Specifically, Senator Warren questioned the following:

  • Dr. Litan's specific representation of the Brookings Institution as a Nonresident Senior Fellow;
  • the "wildly inconsistent results" of Dr. Litan's study as compared to those of studies from the Council on Economic Advisors and the DOL on the fiduciary proposal;
  • the report's "broad – but vague – disclosure" of the funding behind the study by a group that has publicly criticized "key details" in the proposal; and
  • whether Dr. Litan is "solely responsible for the analysis" in the study, as he told the Health, Education, Labor and Pensions Committee on July 21, 2015, or chose to base that analysis on "some editorial comments," "feedback" and "a few citations in the literature to follow up" that he revealed were provided by the funding group.

Senator Warren cautioned that the following factors have yet to be disclosed fully: (i) the financial industry's editorial input into Dr. Litan's work; (ii) the exact amount of the "sizeable" financial compensation associated with the study; and (iii) "the work-for-hire nature" of the funding group's commission for this work.

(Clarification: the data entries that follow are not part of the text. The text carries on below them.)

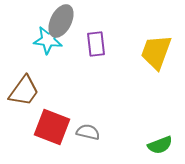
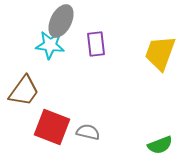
cyan star: moved 2 px right, 5 px down
yellow trapezoid: moved 4 px right, 1 px down
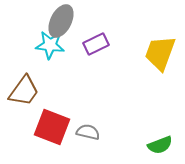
purple rectangle: rotated 70 degrees clockwise
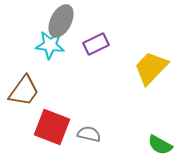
yellow trapezoid: moved 9 px left, 15 px down; rotated 24 degrees clockwise
gray semicircle: moved 1 px right, 2 px down
green semicircle: rotated 50 degrees clockwise
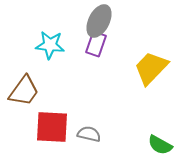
gray ellipse: moved 38 px right
purple rectangle: rotated 45 degrees counterclockwise
red square: rotated 18 degrees counterclockwise
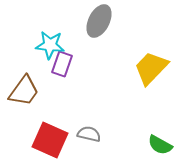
purple rectangle: moved 34 px left, 20 px down
red square: moved 2 px left, 13 px down; rotated 21 degrees clockwise
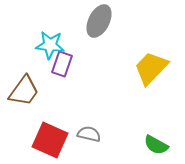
green semicircle: moved 4 px left
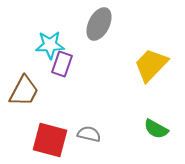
gray ellipse: moved 3 px down
cyan star: rotated 8 degrees counterclockwise
yellow trapezoid: moved 3 px up
brown trapezoid: rotated 8 degrees counterclockwise
red square: rotated 9 degrees counterclockwise
green semicircle: moved 16 px up
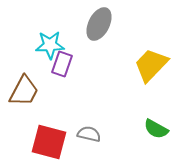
red square: moved 1 px left, 2 px down
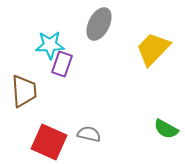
yellow trapezoid: moved 2 px right, 16 px up
brown trapezoid: rotated 32 degrees counterclockwise
green semicircle: moved 10 px right
red square: rotated 9 degrees clockwise
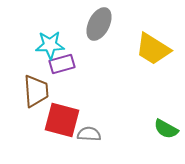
yellow trapezoid: rotated 102 degrees counterclockwise
purple rectangle: rotated 55 degrees clockwise
brown trapezoid: moved 12 px right
gray semicircle: rotated 10 degrees counterclockwise
red square: moved 13 px right, 22 px up; rotated 9 degrees counterclockwise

"These disclosures are highly disturbing: the study was presented as objective academic research, but the financial and editorial arrangements raise significant questions about the impartiality of this study and its conclusions," Senator Warren concluded.

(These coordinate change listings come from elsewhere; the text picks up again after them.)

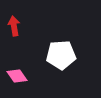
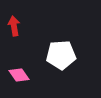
pink diamond: moved 2 px right, 1 px up
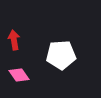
red arrow: moved 14 px down
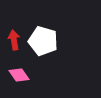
white pentagon: moved 18 px left, 14 px up; rotated 20 degrees clockwise
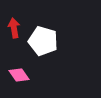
red arrow: moved 12 px up
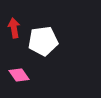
white pentagon: rotated 24 degrees counterclockwise
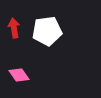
white pentagon: moved 4 px right, 10 px up
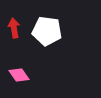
white pentagon: rotated 16 degrees clockwise
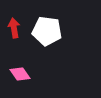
pink diamond: moved 1 px right, 1 px up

Readers of Dr. Litan's article and related testimony should be able to answer the Senator's questions concerning affiliations and funding. Attached please find links to both. The cover page of Dr. Litan's study contains the following language: "Robert Litan is a non‐resident senior fellow at the Brookings Institution and senior consultant to Economists Inc. Hal Singer is a senior fellow at the Progressive Policy Institute and a principal at Economists Inc. Funding for this paper was provided by the Capital Group, which provides investment management services worldwide. The analysis and conclusions are solely those of the authors." The first page of Dr. Litan's testimony contains text that reads as follows: "Robert Litan is a nonresident senior fellow at the Brookings Institution. This testimony draws on a recent report, supported by the Capital Group, I have co-authored with Hal Singer: 'Good Intentions Gone Wrong: The Yet-to-Be Recognized Costs of the Department of Labor's Fiduciary Rule.' The views expressed here are my own and do not necessarily represent those of the Brookings Institution or the Capital Group, their officers, directors, trustees, or employees."

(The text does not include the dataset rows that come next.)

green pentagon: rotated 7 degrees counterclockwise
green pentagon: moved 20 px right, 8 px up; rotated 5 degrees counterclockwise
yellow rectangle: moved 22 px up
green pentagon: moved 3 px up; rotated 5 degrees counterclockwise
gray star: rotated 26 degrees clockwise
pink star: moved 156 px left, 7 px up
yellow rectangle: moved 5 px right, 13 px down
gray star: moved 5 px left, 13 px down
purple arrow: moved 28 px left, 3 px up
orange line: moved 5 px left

Dr. Litan's opinions are unremarkable in terms of their straightforward argument;i.e., that the cost-benefit analysis put forward by supporters of the proposed fiduciary rule (i) is flawed because it gives no weight to the potential benefits of human advice and (ii) does not account for the fact that, under the proposed fiduciary rule, investors with limited assets likely would be forced either not to receive any advice or to pay more for such advice (given the costs of the minimum level of service required by the proposed rule). One can certainly disagree with Dr. Litan, attempt to refute his views or take issue with his numbers, but it is difficult to characterize his arguments accurately as devious. 

Dr. Litan's concerns are obvious to market participants. Roughly the same argument can be found in the following three Cabinet comments – all written before the publication of Dr. Litan's study and, in some cases, long before:

House Holds Hearing Regarding Financial Advice (with Delta Strategy Group Summary and Lofchie Comment) (June 17, 2015); NASAA Issues Statements on SEC Recommendations Regarding Investment Advisers and Broker-Dealers (with Lofchie Comment) (Nov. 22, 2013); SEC Survey on Obligations of Broker-Dealers and Investment Advisers to Retail Customers (with Lofchie Comment) (March 1, 2013).

Bottom line: the substance of the concerns that Dr. Litan raises are reasonable. Accordingly, these concerns should be addressed by an equally reasonable discussion or debate about the merits.